Why can’t Roon sort this and make it a default to play albums in order? There have been so many threads about this it is unbelievable. Trying to find the “unshuffle” button/icon is so hard and frustrating.
Cue lots of answers of “it’s easy etc” if it is so easy then why are there so many threads asking/complaining about it. Sort this out Roon. Please.
The default is to play an album in order. Shuffle by default would be nuts! Tell us what you are doing and we can tell you what’s happening and how to make it do what you need. Clearly something is wrong.
I always listen to full albums. They always play in order from first song to last song. I frequently listen to several albums by one band or performer in a row. I have never clicked on shuffle, so maybe that’s why I don’t see this problem.
I have never ever switched to shuffle but every now and then it just comes, it then takes ages to figure out how to switch it off. Just put the “shuffle” button in a prominent place on the album and this would not be a problem.
In reply to Danny, I just go to Roon, press play and it shuffles, I eventually find the unshuffle button, press it and it plays okay, then when I visit Roon again, the same.
The problem is that the shuffle button is only available on the queue screen.
If shuffle is activated and you are in an album view and want to play it unshuffled you have to click a lot: go to queue screen, click shuffle button, go back to your album, click play.
That you can’t see in album view, if shuffle is activated, don’t make it better. I cannot remember how often I started to play an album and it don’t play in order. Very frustrating.
Imho shuffle should be automaticly diabled if you click ‘play now’ on an album. All other play modes or playing single tracks should let the shuffle mode unchanged.
Or the shuffle button should be in the footer, so you can always see the shuffle mode.
Queue shuffle is such an uncommonly used feature we decided to move it to the queue and off the main footer.
Those people who turn it on, probably would figure out how to turn it off. in my opinion it’s not a very useful feature, but we didn’t want to break backwards compatibility with the users that did use it.
I suspect James_Fitzgerald is correct. I mainly play my library on shuffle because I like the variety. When I want to listen to an album it always plays from the beginning in correct order.

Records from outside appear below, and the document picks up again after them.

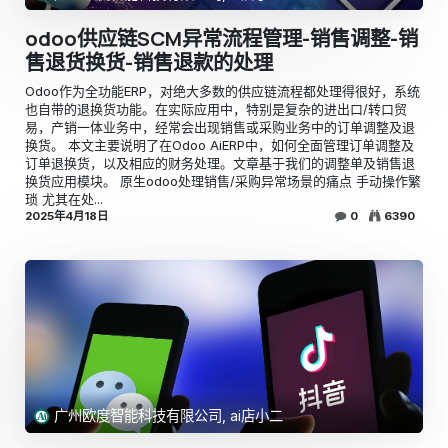
odoo供应链SCM异常流程管理-销售调整-销
售退货换货-销售退款的处理
​Odoo作为全功能ERP，对绝大多数的供应链流程都处理得很好，系统
也自带的退换货功能。在实际应用中，特别是复杂的进出口/转口贸
易，产销一体业务中，经常会出现销售或采购业务中的订单调整及退
换货。 ​本文主要说明了在Odoo AiERP中，如何全面管理订单调整及
订单退换货，以及相应的财务处理。文章基于我们的调整单及销售退
换货应用模块。 原生odoo处理销售/采购异常场景的痛点 手动操作繁
琐 尤其在处...
2025年4月18日
0
6390
广州欧度智能科技有限公司, ai店小二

For me it is an important feature and I use it often. I have two main use cases.
Background music, radio or playlists or subset of my library with mood specific focus, plus adding single tracks manualy - shuffle on
Listening to albums - shuffle off
I have to generally agree. I don’t often use shuffle but when I do I find it catches me out the next time I play and I have to think “how do I turn this thing off”. Roon doesn’t often make me have to think like this.
I never use “Shuffle play” but for some reason, every now and again it seems to be activated. On my Mac Book Pro, bottom right corner there is the shuffle symbol but it is inactive, nothing happens when my cursor hovers over it. I did eventually find it in the queue menu, but surely, if it is on the main page and anywhere where one can initiate the playing of music, then everyone is happy. I never use it but understand that there are people that enjoy the feature.
I tend to agree that 1) shuffle is a useful feature and 2) it can be very confusing how it is turned on or off.
I would suggest that – instead of changing the shuffle icon to a different color to signify a change in status (i.e., blue = shuffle is on, black = shuffle is off) – change the icon itself so that it alternates between showing two parallel directional lines (i.e., parallel lines with arrows) when tracks are played in order, and then showing the current intersecting lines (i.e., the ones it currently always shows) when tracks are shuffled. With this approach, I would suggest just keeping the icon displayed blue at all times.
In short, it is counterintuitive to have the lines that cross showing at ALL times, even when tracks are playing in order. I think that’s part of the confusion (in addition to the fact that control can sometimes be hard to find).